Equalizer: the equalizer is responsible for data migration. It periodically checks whether the shard is unbalanced. If it does not exist, it will start the block migration. The state in the config.locks set indicates whether the equalizer is running, 0 means inactive, and 2 means equalization. The process of balancing and migrating data will increase the load of the system: the target shard must query all the documents of the source shard, insert the document into the target shard, and then clear the data of the source shard. The equalizer can be turned off (not recommended): closing will result in uneven data distribution among shards and inefficient utilization of disk space.

View status: mongos > sh.getBalancerState ()

Close command: mongos > sh.stopBalancer ()

Open command: mongos > sh.setBalancerState (true)

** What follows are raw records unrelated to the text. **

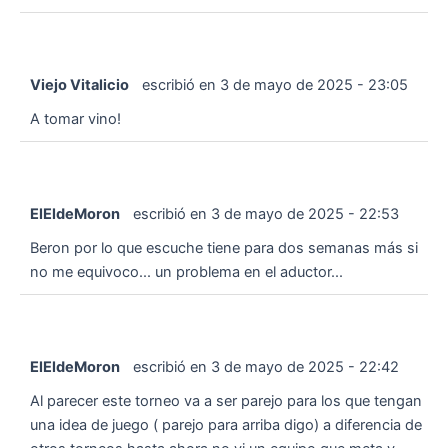
Viejo Vitalicio
escribió en
3 de mayo de 2025
-
23:05
A tomar vino!
ElEldeMoron
escribió en
3 de mayo de 2025
-
22:53
Beron por lo que escuche tiene para dos semanas más si
no me equivoco... un problema en el aductor...
ElEldeMoron
escribió en
3 de mayo de 2025
-
22:42
Al parecer este torneo va a ser parejo para los que tengan
una idea de juego ( parejo para arriba digo) a diferencia de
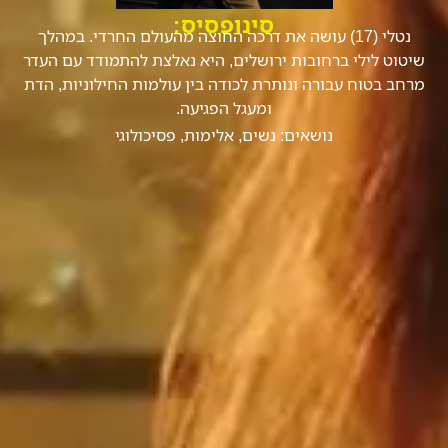
סינופסיס:
נטלי (17) עושה את דרכה החוצה מהעולם החרדי. במהלך
שיטוט לילי ברחובות ירושלים, היא נאלצת להתמודד עם העדר
מרחב בטוח עבורה ונותרת לכודה בין עולמות החילוניות, הדת
ומעגל הפגיעה.
נושאים:
נשים
,
אלימות
,
פסיכולוגי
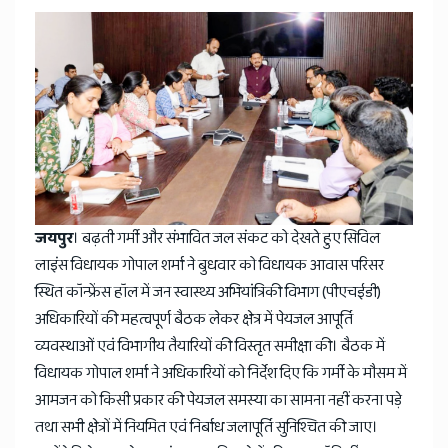
News
जयपुर
। बढ़ती गर्मी और संभावित जल संकट को देखते हुए सिविल
लाइंस विधायक गोपाल शर्मा ने बुधवार को विधायक आवास परिसर
स्थित कॉन्फ्रेंस हॉल में जन स्वास्थ्य अभियांत्रिकी विभाग (पीएचईडी)
अधिकारियों की महत्वपूर्ण बैठक लेकर क्षेत्र में पेयजल आपूर्ति
व्यवस्थाओं एवं विभागीय तैयारियों की विस्तृत समीक्षा की। बैठक में
विधायक गोपाल शर्मा ने अधिकारियों को निर्देश दिए कि गर्मी के मौसम में
आमजन को किसी प्रकार की पेयजल समस्या का सामना नहीं करना पड़े
तथा सभी क्षेत्रों में नियमित एवं निर्बाध जलापूर्ति सुनिश्चित की जाए।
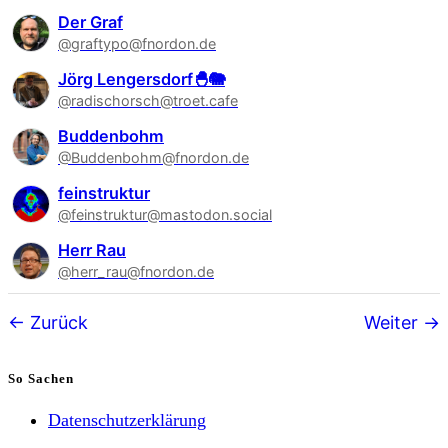
Der Graf
@graftypo@fnordon.de
Jörg Lengersdorf🐣🐘
@radischorsch@troet.cafe
Buddenbohm
@Buddenbohm@fnordon.de
feinstruktur
@feinstruktur@mastodon.social
Herr Rau
@herr_rau@fnordon.de
Follower-
Zurück
Weiter
Navigation
So Sachen
Datenschutzerklärung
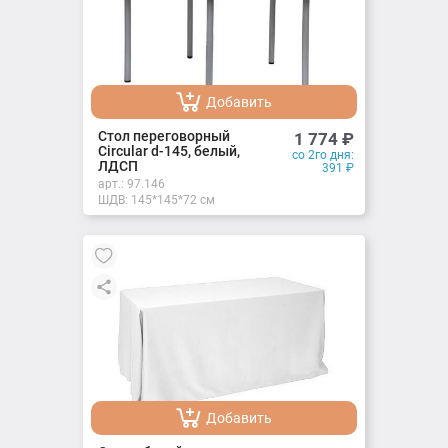
Добавить
Добавлено
Стол переговорный
1 774
₽
Circular d-145, белый,
со 2го дня:
ЛДСП
391
₽
арт.:
97.146
ШДВ: 145*145*72 см
Добавить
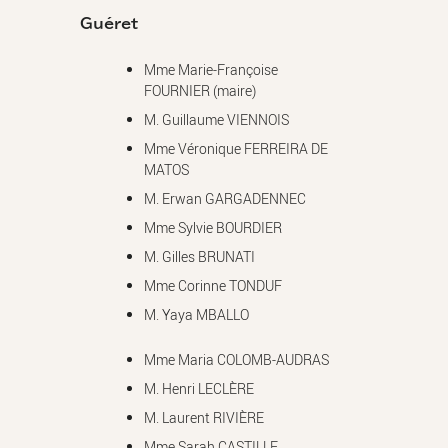
Guéret
Mme Marie-Françoise
FOURNIER (maire)
M. Guillaume VIENNOIS
Mme Véronique FERREIRA DE
MATOS
M. Erwan GARGADENNEC
Mme Sylvie BOURDIER
M. Gilles BRUNATI
Mme Corinne TONDUF
M. Yaya MBALLO
Mme Maria COLOMB-AUDRAS
M. Henri LECLÈRE
M. Laurent RIVIÈRE
Mme Sarah CASTILLE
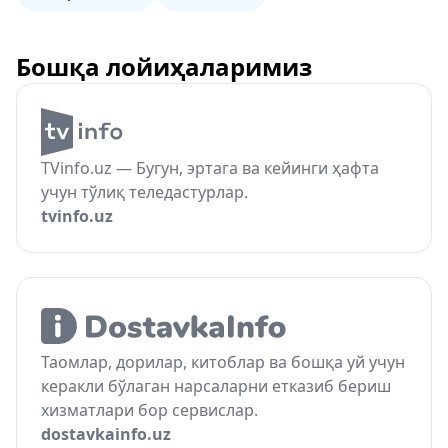
Бошқа лойиҳаларимиз
TVinfo.uz — Бугун, эртага ва кейинги ҳафта
учун тўлиқ теледастурлар.
tvinfo.uz
Таомлар, дорилар, китоблар ва бошқа уй учун
керакли бўлаган нарсаларни етказиб бериш
хизматлари бор сервислар.
dostavkainfo.uz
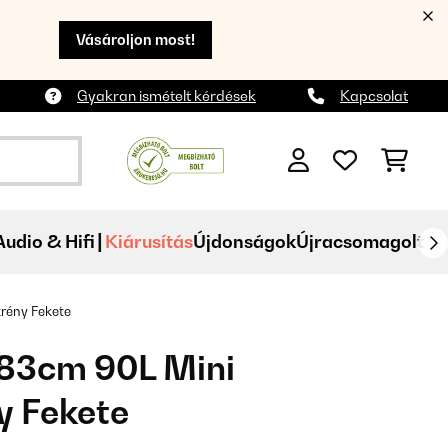
Vásároljon most!
Gyakran ismételt kérdések
Kapcsolat
Audio & Hifi
Kiárusítás
Újdonságok
Újracsomagolt
rény Fekete
 83cm 90L Mini
y Fekete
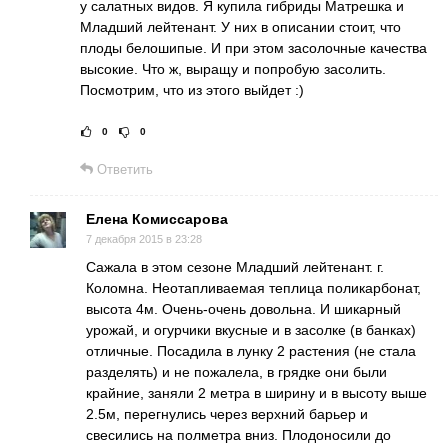
у салатных видов. Я купила гибриды Матрешка и
Младший лейтенант. У них в описании стоит, что
плоды белошипые. И при этом засолочные качества
высокие. Что ж, выращу и попробую засолить.
Посмотрим, что из этого выйдет :)
0
0
Рейтинг статьи:
Поставить оце
Ответить
Елена Комиссарова
7 декабря 2015 в 23:28
Сажала в этом сезоне Младший лейтенант. г.
Коломна. Неотапливаемая теплица поликарбонат,
высота 4м. Очень-очень довольна. И шикарный
урожай, и огурчики вкусные и в засолке (в банках)
отличные. Посадила в лунку 2 растения (не стала
разделять) и не пожалела, в грядке они были
крайние, заняли 2 метра в ширину и в высоту выше
2.5м, перегнулись через верхний барьер и
свесились на полметра вниз. Плодоносили до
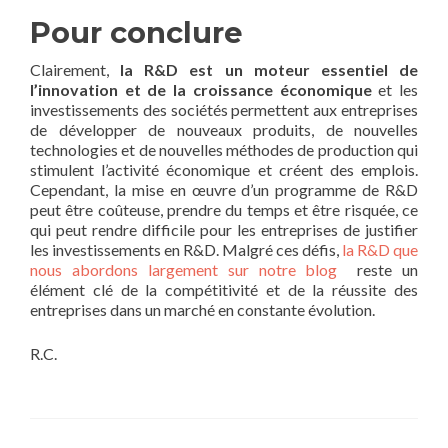
Pour conclure
Clairement,
la R&D est un moteur essentiel de
l’innovation et de la croissance économique
et les
investissements des sociétés permettent aux entreprises
de développer de nouveaux produits, de nouvelles
technologies et de nouvelles méthodes de production qui
stimulent l’activité économique et créent des emplois.
Cependant, la mise en œuvre d’un programme de R&D
peut être coûteuse, prendre du temps et être risquée, ce
qui peut rendre difficile pour les entreprises de justifier
les investissements en R&D. Malgré ces défis,
la R&D que
nous abordons largement sur notre blog
reste un
élément clé de la compétitivité et de la réussite des
entreprises dans un marché en constante évolution.
R.C.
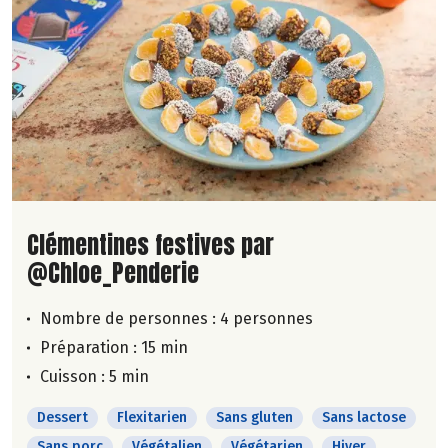
Lire la suite de la recette
Clémentines festives par
@Chloe_Penderie
Nombre de personnes :
4 personnes
Préparation : 15 min
Cuisson : 5 min
Dessert
Flexitarien
Sans gluten
Sans lactose
Sans porc
Végétalien
Végétarien
Hiver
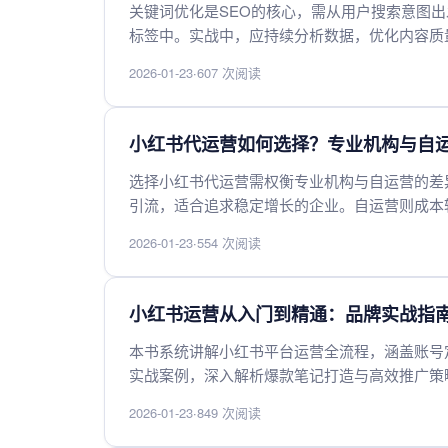
关键词优化是SEO的核心，需从用户搜索意图
标签中。实战中，应持续分析数据，优化内容质
性。
2026-01-23
·
607 次阅读
小红书代运营如何选择？专业机构与自
选择小红书代运营需权衡专业机构与自运营的差
引流，适合追求稳定增长的企业。自运营则成本
错。建议根据品牌阶段、预算与团队配置合理选
2026-01-23
·
554 次阅读
保持长期发展。
小红书运营从入门到精通：品牌实战指
本书系统讲解小红书平台运营全流程，涵盖账号
实战案例，深入解析爆款笔记打造与高效推广策
步，实现精准营销与持续增长。
2026-01-23
·
849 次阅读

4. Add two databases, user01 and user02, to Mongos, and add data test replica set

Assigned to different sharding nodes to view different data

5. Migrate the sharded database and delete the sharding

When deleting a shard, you must ensure that the data on the shard is moved to another shard. For a shard collection, use an equalizer to migrate the data block. For a non-shard collection, you must modify the main shard of the collection.

1) migrate the database jiangjj04 on shard0001 shards to user01 collection shards

Mongos > use admin

Mongos > db.runCommand ({moveprimary: "jiangjj04", to: "user01"})

As follows:

2. Delete shards:

# need to delete under admin (need to execute twice)

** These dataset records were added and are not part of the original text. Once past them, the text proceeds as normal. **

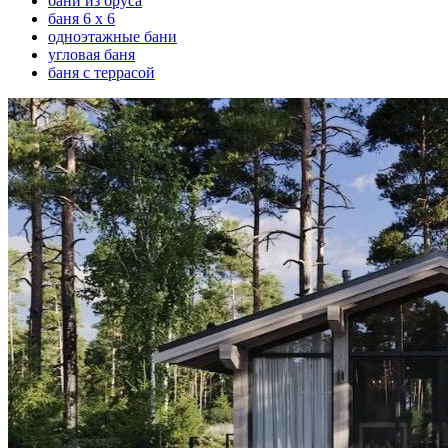
бани из бруса
баня 6 х 6
одноэтажные бани
угловая баня
баня с террасой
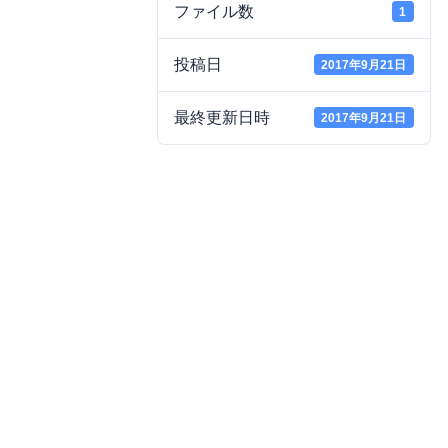
ファイル数
1
投稿日
2017年9月21日
最終更新日時
2017年9月21日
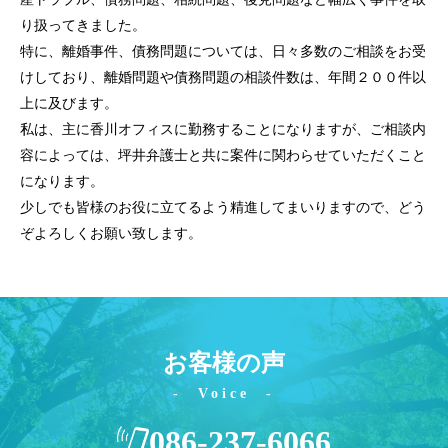
り扱ってきました。
特に、離婚事件、債務問題については、日々多数のご相談をお受
けしており、離婚問題や債務問題の相談件数は、年間２００件以
上に及びます。
私は、主に香川オフィスに勤務することになりますが、ご相談内
容によっては、坪井弁護士と共に案件に関わらせていただくこと
になります。
少しでも皆様のお役に立てるよう精進してまいりますので、どう
ぞよろしくお願い致します。
お客様の声
Voice
086-237-6066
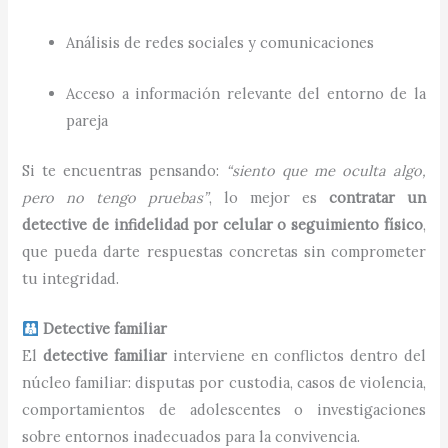
Análisis de redes sociales y comunicaciones
Acceso a información relevante del entorno de la
pareja
Si te encuentras pensando:
“siento que me oculta algo,
pero no tengo pruebas”
, lo mejor es
contratar un
detective de infidelidad por celular o seguimiento físico
,
que pueda darte respuestas concretas sin comprometer
tu integridad.
Detective familiar
El
detective familiar
interviene en conflictos dentro del
núcleo familiar: disputas por custodia, casos de violencia,
comportamientos de adolescentes o investigaciones
sobre entornos inadecuados para la convivencia.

Mongos > db.runCommand ({"removeshard": "jiangjj01"})

Note: the last part of MongoDB cannot be deleted, otherwise the following error will be reported

3. Delete the database on the shard

Mongos > use jsqdb

Mongos > db.dropDatabase ()

Third, cluster user authentication settings

1. Create a verification key file

The function of keyFile file: security authentication between clusters, adding security authentication mechanism KeyFile (if keyfile authentication is enabled, auth authentication is enabled by default. In order to ensure that I can log in later, I have created a user)

# cd / opt/mongodb/

# touch .keyFile

# chmod 600 .keyFile

# openssl rand-base64 102 > .keyFile

102: is the file size

Note: before creating a keyFile, you need to stop the mongod service of all master and slave nodes in the replica set, and then create it, otherwise the service may not start.

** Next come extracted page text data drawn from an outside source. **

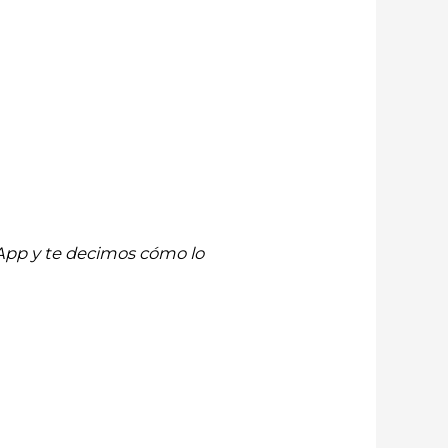
App y te decimos cómo lo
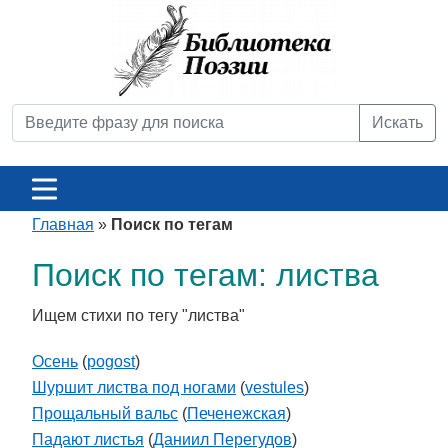
Искать
Главная
»
Поиск по тегам
Поиск по тегам: листва
Ищем стихи по тегу "листва"
Осень
(
pogost
)
Шуршит листва под ногами
(
vestules
)
Прощальный вальс
(
Печенежская
)
Падают листья
(
Даниил Перегудов
)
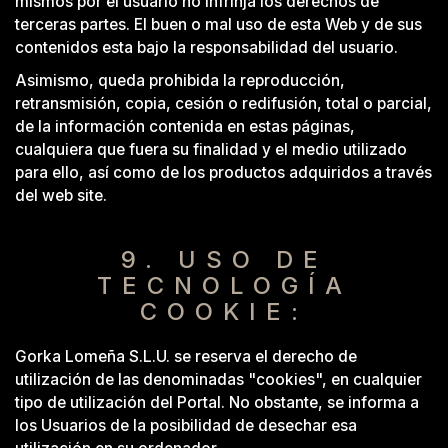
mismos por el usuario no infrinja los derechos de
terceras partes. El buen o mal uso de esta Web y de sus
contenidos esta bajo la responsabilidad del usuario.
Asimismo, queda prohibida la reproducción,
retransmisión, copia, cesión o redifusión, total o parcial,
de la información contenida en estas páginas,
cualquiera que fuera su finalidad y el medio utilizado
para ello, así como de los productos adquiridos a través
del web site.
9. USO DE
TECNOLOGÍA
COOKIE:
Gorka Lomeña S.L.U. se reserva el derecho de
utilización de las denominadas "cookies", en cualquier
tipo de utilización del Portal. No obstante, se informa a
los Usuarios de la posibilidad de desechar esa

2. Add a root account to the Mongos node

Mongos > use admin

Mongos > db.createUser ({

... User:'root'

... Pwd:'123456'

... Roles: [{role:'root',db:'admin'}]

3. Update all configurations and sharding node profiles, and configure only the keyFile parameter in the routing profile.

KeyFile=/home/data/.keyFile

Auth=true

4. Start the replica set and test

Root user

Now only two routing node ports 30000 have access to the database, and other nodes have access to the error message in the following figure

Configure users for jiangjj01 on the mongos node

Add a jiangjj user with read and write permission

Additional knowledge points:

Permission scaling

1) how to increase permissions

Db.grantRolesToUser (

[{role:,db:}])

Note: this method accepts 2 parameters instead of two objects, and how repeated permissions will not be overridden, the new one will be added

For example:

Db.grantRolesToUser ('roleTest, [{role:'readWrite',db:'test'}])\

2) how to shrink permissions

Db.revokeRolesToUser (

[{role:,db:}])

For details of permission configuration, please refer to the official

Welcome to subscribe "Shulou Technology Information " to get latest news, interesting things and hot topics in the IT industry, and controls the hottest and latest Internet news, technology news and IT industry trends.

*The comments in the above article only represent the author's personal views and do not represent the views and positions of this website. If you have more insights, please feel free to contribute and share.